(Records from a dataset)
--------
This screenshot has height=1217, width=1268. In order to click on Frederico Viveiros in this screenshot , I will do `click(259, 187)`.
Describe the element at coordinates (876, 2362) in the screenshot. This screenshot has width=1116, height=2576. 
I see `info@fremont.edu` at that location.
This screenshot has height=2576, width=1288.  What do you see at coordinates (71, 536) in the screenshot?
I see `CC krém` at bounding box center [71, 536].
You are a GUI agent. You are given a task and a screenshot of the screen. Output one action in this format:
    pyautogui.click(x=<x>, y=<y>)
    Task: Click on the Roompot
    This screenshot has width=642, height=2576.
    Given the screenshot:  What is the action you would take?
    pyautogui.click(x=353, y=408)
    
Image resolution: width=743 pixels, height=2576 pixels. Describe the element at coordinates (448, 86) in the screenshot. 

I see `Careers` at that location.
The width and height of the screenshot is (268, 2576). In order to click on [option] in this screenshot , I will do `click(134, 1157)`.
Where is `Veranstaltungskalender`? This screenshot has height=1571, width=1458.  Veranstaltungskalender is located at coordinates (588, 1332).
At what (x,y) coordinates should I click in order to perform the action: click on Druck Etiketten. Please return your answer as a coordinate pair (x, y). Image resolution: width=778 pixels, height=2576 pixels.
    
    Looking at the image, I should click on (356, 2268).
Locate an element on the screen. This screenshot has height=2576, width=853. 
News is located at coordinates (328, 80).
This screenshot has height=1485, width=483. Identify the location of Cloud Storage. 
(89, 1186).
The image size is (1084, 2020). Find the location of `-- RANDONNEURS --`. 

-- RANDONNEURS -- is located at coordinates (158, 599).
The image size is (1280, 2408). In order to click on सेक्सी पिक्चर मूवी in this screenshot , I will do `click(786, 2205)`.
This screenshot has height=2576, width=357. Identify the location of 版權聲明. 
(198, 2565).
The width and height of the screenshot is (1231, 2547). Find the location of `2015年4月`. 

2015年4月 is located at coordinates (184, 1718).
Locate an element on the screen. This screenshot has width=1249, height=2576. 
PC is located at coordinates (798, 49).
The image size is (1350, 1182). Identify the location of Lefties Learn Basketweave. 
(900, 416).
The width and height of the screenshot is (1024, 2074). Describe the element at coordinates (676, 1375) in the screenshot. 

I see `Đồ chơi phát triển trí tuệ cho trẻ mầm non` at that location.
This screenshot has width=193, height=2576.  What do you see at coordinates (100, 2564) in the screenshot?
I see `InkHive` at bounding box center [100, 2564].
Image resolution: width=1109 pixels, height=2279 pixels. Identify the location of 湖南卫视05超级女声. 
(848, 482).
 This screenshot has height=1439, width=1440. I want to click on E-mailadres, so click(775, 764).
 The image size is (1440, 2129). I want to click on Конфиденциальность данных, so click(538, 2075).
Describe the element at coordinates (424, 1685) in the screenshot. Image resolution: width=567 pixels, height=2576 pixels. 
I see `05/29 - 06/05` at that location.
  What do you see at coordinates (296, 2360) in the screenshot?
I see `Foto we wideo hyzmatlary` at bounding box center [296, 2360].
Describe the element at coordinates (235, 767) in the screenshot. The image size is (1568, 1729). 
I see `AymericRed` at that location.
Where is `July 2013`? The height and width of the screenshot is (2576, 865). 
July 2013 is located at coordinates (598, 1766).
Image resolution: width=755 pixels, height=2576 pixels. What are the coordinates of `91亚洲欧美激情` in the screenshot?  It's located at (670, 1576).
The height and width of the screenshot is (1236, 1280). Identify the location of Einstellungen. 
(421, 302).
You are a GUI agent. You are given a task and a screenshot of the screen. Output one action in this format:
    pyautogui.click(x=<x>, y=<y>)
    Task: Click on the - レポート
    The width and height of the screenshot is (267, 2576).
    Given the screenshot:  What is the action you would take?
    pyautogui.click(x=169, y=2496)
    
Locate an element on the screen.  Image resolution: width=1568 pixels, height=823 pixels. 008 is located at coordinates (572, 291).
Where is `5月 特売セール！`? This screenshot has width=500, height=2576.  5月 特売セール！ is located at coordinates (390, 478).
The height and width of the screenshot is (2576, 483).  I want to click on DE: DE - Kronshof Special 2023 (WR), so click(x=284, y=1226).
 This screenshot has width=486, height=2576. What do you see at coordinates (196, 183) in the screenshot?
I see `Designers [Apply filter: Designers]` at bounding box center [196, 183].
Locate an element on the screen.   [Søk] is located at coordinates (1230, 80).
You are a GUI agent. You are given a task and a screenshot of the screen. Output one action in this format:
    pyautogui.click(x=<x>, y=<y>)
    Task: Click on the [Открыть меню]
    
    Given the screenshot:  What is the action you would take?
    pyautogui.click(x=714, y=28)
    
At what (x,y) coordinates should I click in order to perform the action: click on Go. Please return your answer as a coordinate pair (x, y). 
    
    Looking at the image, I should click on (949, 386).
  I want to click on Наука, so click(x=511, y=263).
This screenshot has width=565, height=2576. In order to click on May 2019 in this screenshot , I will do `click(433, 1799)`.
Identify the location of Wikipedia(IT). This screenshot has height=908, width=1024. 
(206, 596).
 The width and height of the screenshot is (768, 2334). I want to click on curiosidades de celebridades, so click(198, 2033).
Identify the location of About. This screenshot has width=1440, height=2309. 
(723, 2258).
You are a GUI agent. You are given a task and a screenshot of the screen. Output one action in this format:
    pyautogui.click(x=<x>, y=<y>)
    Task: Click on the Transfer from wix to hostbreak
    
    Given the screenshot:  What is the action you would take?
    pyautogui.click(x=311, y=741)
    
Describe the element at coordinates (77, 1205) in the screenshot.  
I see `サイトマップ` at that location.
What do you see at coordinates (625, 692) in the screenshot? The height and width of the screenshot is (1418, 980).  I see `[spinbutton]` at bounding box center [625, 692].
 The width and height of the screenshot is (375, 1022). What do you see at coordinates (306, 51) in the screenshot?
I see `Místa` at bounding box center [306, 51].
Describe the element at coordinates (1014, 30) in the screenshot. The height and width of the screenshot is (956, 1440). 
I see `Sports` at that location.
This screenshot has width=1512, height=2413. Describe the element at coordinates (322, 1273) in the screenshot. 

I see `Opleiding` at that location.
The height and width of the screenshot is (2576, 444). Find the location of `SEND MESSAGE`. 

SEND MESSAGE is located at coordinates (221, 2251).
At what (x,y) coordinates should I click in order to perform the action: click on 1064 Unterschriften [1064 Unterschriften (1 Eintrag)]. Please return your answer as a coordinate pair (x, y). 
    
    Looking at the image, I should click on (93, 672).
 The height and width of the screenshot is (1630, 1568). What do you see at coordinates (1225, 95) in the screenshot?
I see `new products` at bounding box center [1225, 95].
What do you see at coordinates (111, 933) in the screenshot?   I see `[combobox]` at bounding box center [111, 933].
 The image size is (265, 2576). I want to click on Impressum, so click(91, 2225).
--------
Return the entries in full. Do not alter them.

This screenshot has height=1217, width=1268. In order to click on Frederico Viveiros in this screenshot , I will do `click(259, 187)`.
Describe the element at coordinates (876, 2362) in the screenshot. This screenshot has width=1116, height=2576. 
I see `info@fremont.edu` at that location.
This screenshot has height=2576, width=1288.  What do you see at coordinates (71, 536) in the screenshot?
I see `CC krém` at bounding box center [71, 536].
You are a GUI agent. You are given a task and a screenshot of the screen. Output one action in this format:
    pyautogui.click(x=<x>, y=<y>)
    Task: Click on the Roompot
    This screenshot has width=642, height=2576.
    Given the screenshot:  What is the action you would take?
    pyautogui.click(x=353, y=408)
    
Image resolution: width=743 pixels, height=2576 pixels. Describe the element at coordinates (448, 86) in the screenshot. 

I see `Careers` at that location.
The width and height of the screenshot is (268, 2576). In order to click on [option] in this screenshot , I will do `click(134, 1157)`.
Where is `Veranstaltungskalender`? This screenshot has height=1571, width=1458.  Veranstaltungskalender is located at coordinates (588, 1332).
At what (x,y) coordinates should I click in order to perform the action: click on Druck Etiketten. Please return your answer as a coordinate pair (x, y). Image resolution: width=778 pixels, height=2576 pixels.
    
    Looking at the image, I should click on (356, 2268).
Locate an element on the screen. This screenshot has height=2576, width=853. 
News is located at coordinates (328, 80).
This screenshot has height=1485, width=483. Identify the location of Cloud Storage. 
(89, 1186).
The image size is (1084, 2020). Find the location of `-- RANDONNEURS --`. 

-- RANDONNEURS -- is located at coordinates (158, 599).
The image size is (1280, 2408). In order to click on सेक्सी पिक्चर मूवी in this screenshot , I will do `click(786, 2205)`.
This screenshot has height=2576, width=357. Identify the location of 版權聲明. 
(198, 2565).
The width and height of the screenshot is (1231, 2547). Find the location of `2015年4月`. 

2015年4月 is located at coordinates (184, 1718).
Locate an element on the screen. This screenshot has width=1249, height=2576. 
PC is located at coordinates (798, 49).
The image size is (1350, 1182). Identify the location of Lefties Learn Basketweave. 
(900, 416).
The width and height of the screenshot is (1024, 2074). Describe the element at coordinates (676, 1375) in the screenshot. 

I see `Đồ chơi phát triển trí tuệ cho trẻ mầm non` at that location.
This screenshot has width=193, height=2576.  What do you see at coordinates (100, 2564) in the screenshot?
I see `InkHive` at bounding box center [100, 2564].
Image resolution: width=1109 pixels, height=2279 pixels. Identify the location of 湖南卫视05超级女声. 
(848, 482).
 This screenshot has height=1439, width=1440. I want to click on E-mailadres, so click(775, 764).
 The image size is (1440, 2129). I want to click on Конфиденциальность данных, so click(538, 2075).
Describe the element at coordinates (424, 1685) in the screenshot. Image resolution: width=567 pixels, height=2576 pixels. 
I see `05/29 - 06/05` at that location.
  What do you see at coordinates (296, 2360) in the screenshot?
I see `Foto we wideo hyzmatlary` at bounding box center [296, 2360].
Describe the element at coordinates (235, 767) in the screenshot. The image size is (1568, 1729). 
I see `AymericRed` at that location.
Where is `July 2013`? The height and width of the screenshot is (2576, 865). 
July 2013 is located at coordinates (598, 1766).
Image resolution: width=755 pixels, height=2576 pixels. What are the coordinates of `91亚洲欧美激情` in the screenshot?  It's located at (670, 1576).
The height and width of the screenshot is (1236, 1280). Identify the location of Einstellungen. 
(421, 302).
You are a GUI agent. You are given a task and a screenshot of the screen. Output one action in this format:
    pyautogui.click(x=<x>, y=<y>)
    Task: Click on the - レポート
    The width and height of the screenshot is (267, 2576).
    Given the screenshot:  What is the action you would take?
    pyautogui.click(x=169, y=2496)
    
Locate an element on the screen.  Image resolution: width=1568 pixels, height=823 pixels. 008 is located at coordinates (572, 291).
Where is `5月 特売セール！`? This screenshot has width=500, height=2576.  5月 特売セール！ is located at coordinates (390, 478).
The height and width of the screenshot is (2576, 483).  I want to click on DE: DE - Kronshof Special 2023 (WR), so click(x=284, y=1226).
 This screenshot has width=486, height=2576. What do you see at coordinates (196, 183) in the screenshot?
I see `Designers [Apply filter: Designers]` at bounding box center [196, 183].
Locate an element on the screen.   [Søk] is located at coordinates (1230, 80).
You are a GUI agent. You are given a task and a screenshot of the screen. Output one action in this format:
    pyautogui.click(x=<x>, y=<y>)
    Task: Click on the [Открыть меню]
    
    Given the screenshot:  What is the action you would take?
    pyautogui.click(x=714, y=28)
    
At what (x,y) coordinates should I click in order to perform the action: click on Go. Please return your answer as a coordinate pair (x, y). 
    
    Looking at the image, I should click on (949, 386).
  I want to click on Наука, so click(x=511, y=263).
This screenshot has width=565, height=2576. In order to click on May 2019 in this screenshot , I will do `click(433, 1799)`.
Identify the location of Wikipedia(IT). This screenshot has height=908, width=1024. 
(206, 596).
 The width and height of the screenshot is (768, 2334). I want to click on curiosidades de celebridades, so click(198, 2033).
Identify the location of About. This screenshot has width=1440, height=2309. 
(723, 2258).
You are a GUI agent. You are given a task and a screenshot of the screen. Output one action in this format:
    pyautogui.click(x=<x>, y=<y>)
    Task: Click on the Transfer from wix to hostbreak
    
    Given the screenshot:  What is the action you would take?
    pyautogui.click(x=311, y=741)
    
Describe the element at coordinates (77, 1205) in the screenshot.  
I see `サイトマップ` at that location.
What do you see at coordinates (625, 692) in the screenshot? The height and width of the screenshot is (1418, 980).  I see `[spinbutton]` at bounding box center [625, 692].
 The width and height of the screenshot is (375, 1022). What do you see at coordinates (306, 51) in the screenshot?
I see `Místa` at bounding box center [306, 51].
Describe the element at coordinates (1014, 30) in the screenshot. The height and width of the screenshot is (956, 1440). 
I see `Sports` at that location.
This screenshot has width=1512, height=2413. Describe the element at coordinates (322, 1273) in the screenshot. 

I see `Opleiding` at that location.
The height and width of the screenshot is (2576, 444). Find the location of `SEND MESSAGE`. 

SEND MESSAGE is located at coordinates (221, 2251).
At what (x,y) coordinates should I click in order to perform the action: click on 1064 Unterschriften [1064 Unterschriften (1 Eintrag)]. Please return your answer as a coordinate pair (x, y). 
    
    Looking at the image, I should click on (93, 672).
 The height and width of the screenshot is (1630, 1568). What do you see at coordinates (1225, 95) in the screenshot?
I see `new products` at bounding box center [1225, 95].
What do you see at coordinates (111, 933) in the screenshot?   I see `[combobox]` at bounding box center [111, 933].
 The image size is (265, 2576). I want to click on Impressum, so click(91, 2225).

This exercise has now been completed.